Glad it’s working, and an interesting discovery. However, I don’t see the issue as solved yet. I think we can make it work better for your model immediately, and also help prevent this issue for future users.
In our experience
GradScaler's default constructor values rarely need to be tuned. Yours is the first case I’m aware of with the native API, and we tried it with 40ish models spanning many applications before merging. The intention was to supply default values (and a dynamic scale-finding heuristic) that are effective for the vast majority of networks, so GradScaler’s args don’t become additional “hyperparameters.”
init_scale is intended to be larger than the network initially needs. The large initial value causes inf/nan gradients for the first few iterations but quickly calibrates down to a successful value (because it’s reduced by
backoff_factor each time). After that, the large
growth_interval means few iterations should be skipped, and the effect on performance is negligible.

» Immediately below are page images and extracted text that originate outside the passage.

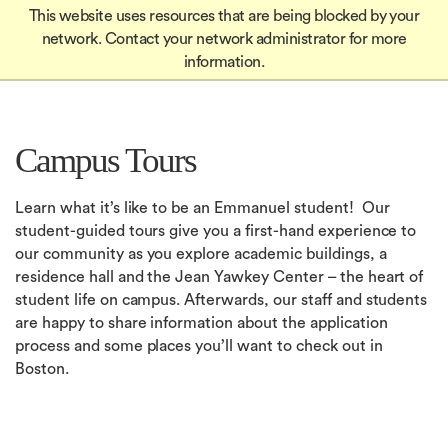
Global
Skip
This website uses resources that are being blocked by your
Mobile
to
Apply
network. Contact your network administrator for more
Menu-
Apply
main
information.
Quick
content
in
Links
igation
Campus Tours
Learn what it’s like to be an Emmanuel student! Our
student-guided tours give you a first-hand experience to
our community as you explore academic buildings, a
residence hall and the Jean Yawkey Center – the heart of
student life on campus. Afterwards, our staff and students
are happy to share information about the application
process and some places you’ll want to check out in
Boston.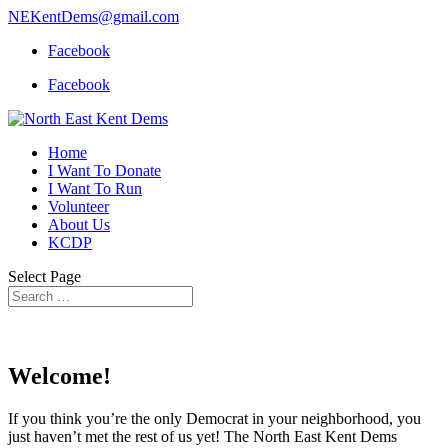
NEKentDems@gmail.com
Facebook
Facebook
Home
I Want To Donate
I Want To Run
Volunteer
About Us
KCDP
Select Page
Welcome!
If you think you’re the only Democrat in your neighborhood, you
just haven’t met the rest of us yet! The North East Kent Dems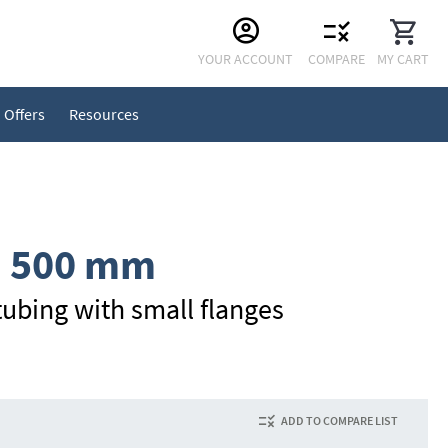
Skip
YOUR ACCOUNT
COMPARE
MY CART
to
Content
Offers
Resources
, 500 mm
ubing with small flanges
ADD TO COMPARE LIST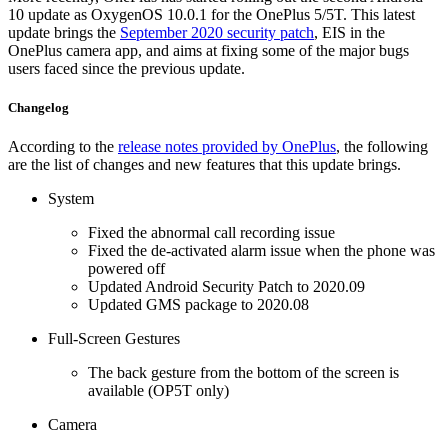
10 update as OxygenOS 10.0.1 for the OnePlus 5/5T. This latest
update brings the
September 2020 security patch
, EIS in the
OnePlus camera app, and aims at fixing some of the major bugs
users faced since the previous update.
Changelog
According to the
release notes provided by OnePlus
, the following
are the list of changes and new features that this update brings.
System
Fixed the abnormal call recording issue
Fixed the de-activated alarm issue when the phone was
powered off
Updated Android Security Patch to 2020.09
Updated GMS package to 2020.08
Full-Screen Gestures
The back gesture from the bottom of the screen is
available (OP5T only)
Camera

In your case, it appears you’re in the opposite situation: the default
init_scale is smaller than you initially need.
growth_interval=10 is one way to increase the scale more quickly than it otherwise would, but once the value calibrates/stabilizes, roughly 1 out of 10 iterations will be skipped (a 10% training slowdown). You work around this by resetting
growth_interval later, which is smart, but also inconvenient and not obvious. If all you need is a higher initial value, I’d construct
GradScaler(init_scale=<bigger value>) instead of playing with
growth_interval in multiple places.
Per above paragraphs, the best practice is to supply an
init_scale that’s larger than your network needs, so the scale quickly calibrates down, then stabilizes. To do that, we need to figure out the value it calibrates to. Can you rerun your existing code (with
growth_interval=10) and print
scaler.get_scale() just after
scaler.update() for the first few dozen steps to get a sense for the scale value it finds, and post the results here?
For you, the best
init_scale would then be the next-greatest power of two* above the value it finds, and you can then ignore
growth_interval. For me, the value it finds justifies a PR to increase the default
init_scale, reducing the likelihood of this issue in the future. A larger initial scale value doesn’t do much harm for any network (worst case, it causes a few more iterations at the beginning to be skipped).
(*Powers of two are best for for
backoff_factor because multiplication/division by powers of two is a bitwise accurate operation on non-denormal IEEE floats.)